Pakistan undoubtedly has an abiding commitment to peace in Afghanistan which it views as being in her own interest and of the region as well. As the Prime Minister said, “Pakistan will continue to support the Afghan people in their quest for a unified, independent and sovereign Afghanistan that is at peace with itself and its neighbors. Pakistan believes that peace negotiations should not be conducted under coercion and urges all parties to reduce violence. Just as the Afghan government has recognized the Taliban as a political reality, it is hoped that the Taliban would recognize the progress Afghanistan has made.”

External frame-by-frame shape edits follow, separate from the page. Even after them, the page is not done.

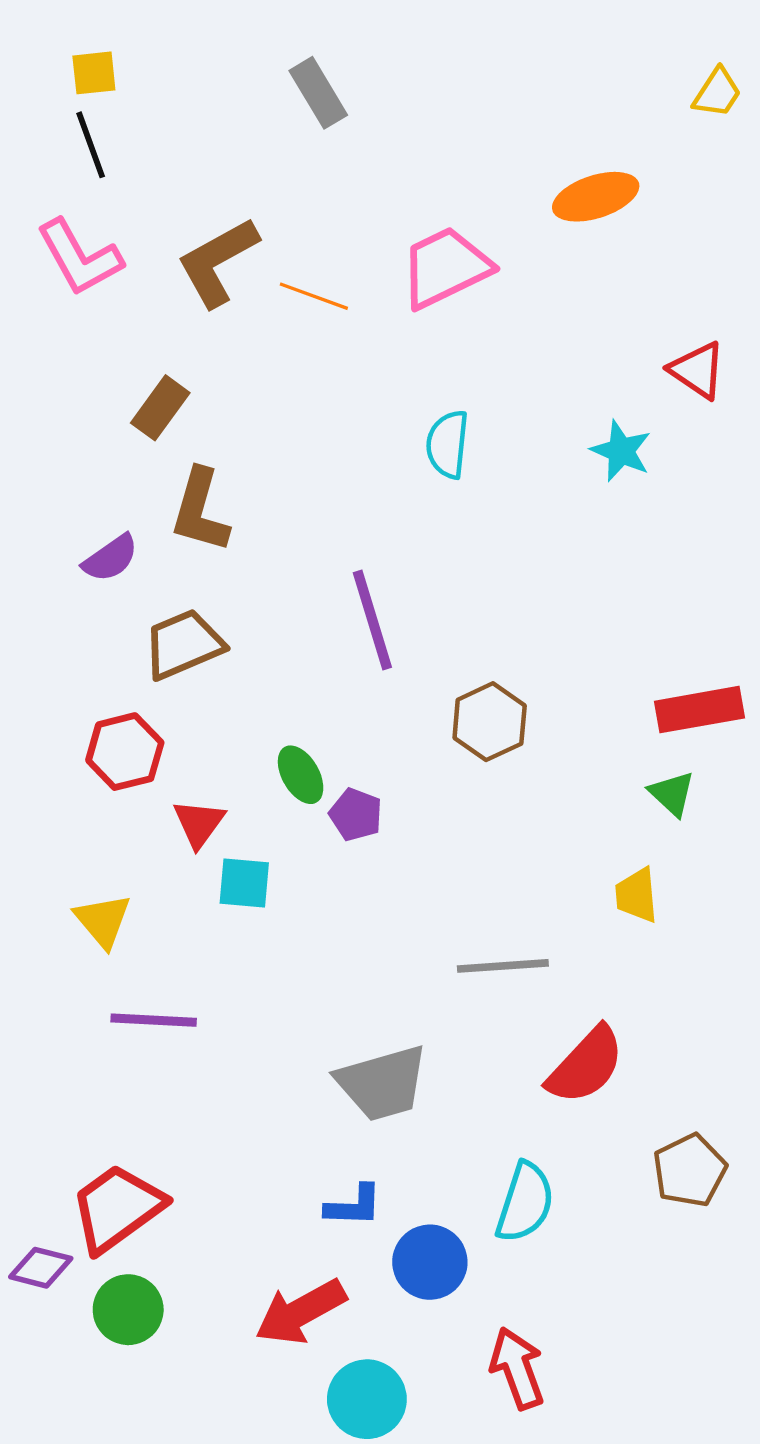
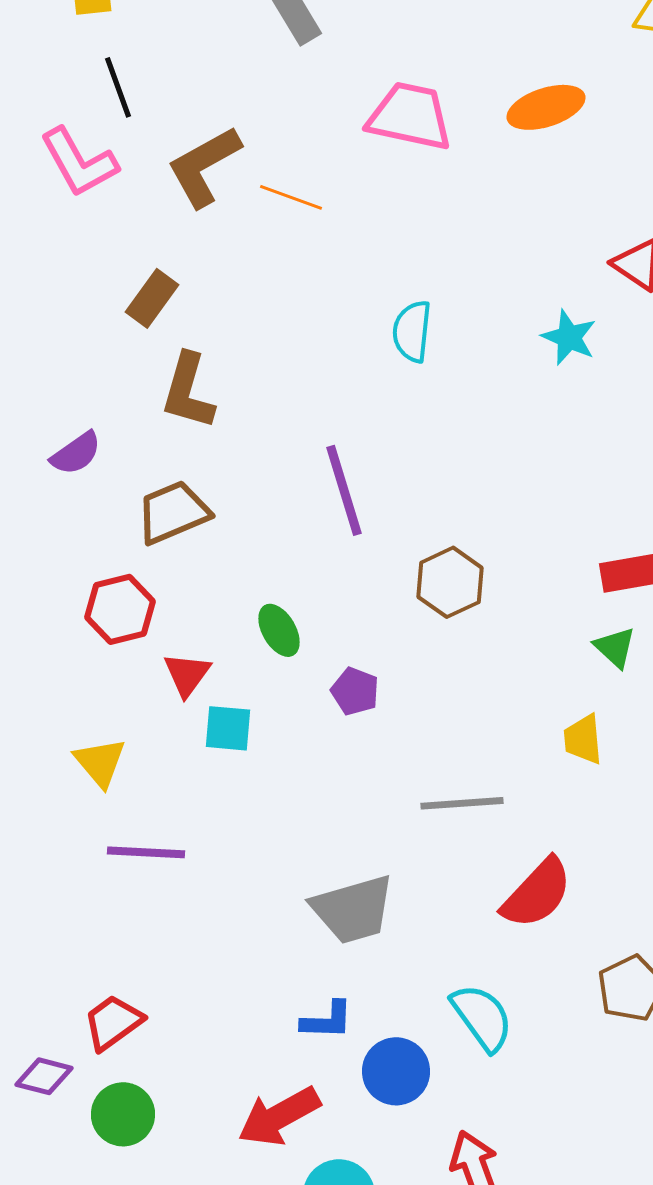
black line: (91, 145) -> (118, 87), moved
pink trapezoid: (445, 267) -> (410, 116), moved, turned 38
purple semicircle: (110, 558) -> (76, 453), moved
purple pentagon: (356, 815) -> (355, 691), moved
cyan semicircle: (525, 1202) -> (482, 1017), turned -54
red trapezoid: (117, 1208) -> (113, 1022), size x0.7

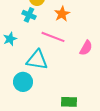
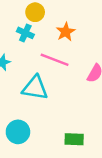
cyan circle: (23, 82) -> (18, 132), moved

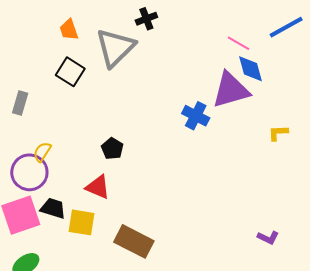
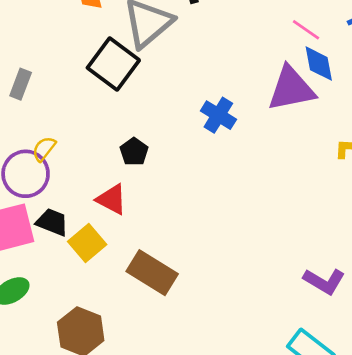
black square: (70, 72) -> (113, 64), moved, size x1.4
blue cross: (196, 116) -> (218, 115), moved
yellow square: (82, 222) -> (87, 243), turned 36
purple L-shape: (268, 238) -> (324, 281), size x1.5

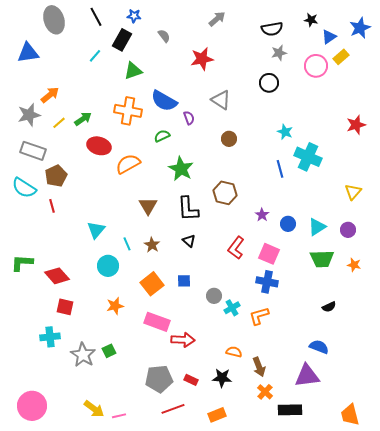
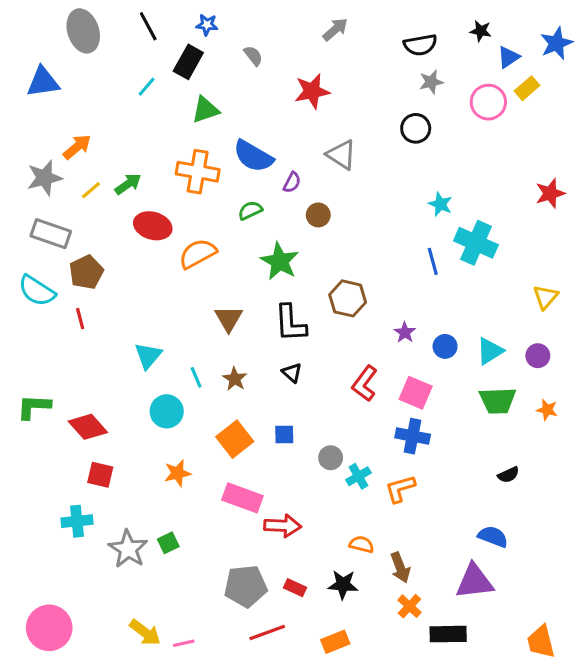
purple semicircle: (189, 118) -> (292, 182), turned 48
brown circle: (229, 139) -> (318, 215), moved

While Pakistan remains engaged with the Taliban it has also invited Abdullah Abdullah, the Chief Executive of Afghanistan and the Chairman of the High Council for National Reconciliation of Afghanistan, to Pakistan. During his visit, Abdullah will call on the President, Prime Minister, Chairman Senate, Speaker National Assembly and Foreign Minister as well as other dignitaries, besides also delivering a keynote address at the Institute of Strategic Studies, Islamabad and also having an interaction with the media. The visit is a part of the efforts to evaluate progress on the intra-Afghan dialogue and discuss the way forward. Pakistan not only wants a political settlement in Afghanistan but also a collective effort to help Afghanistan in the post-war era as is evident from Prime Minister’s reiteration “It is also time to start planning for the “day after” — how can the world help a postwar Afghanistan transition to sustainable peace?”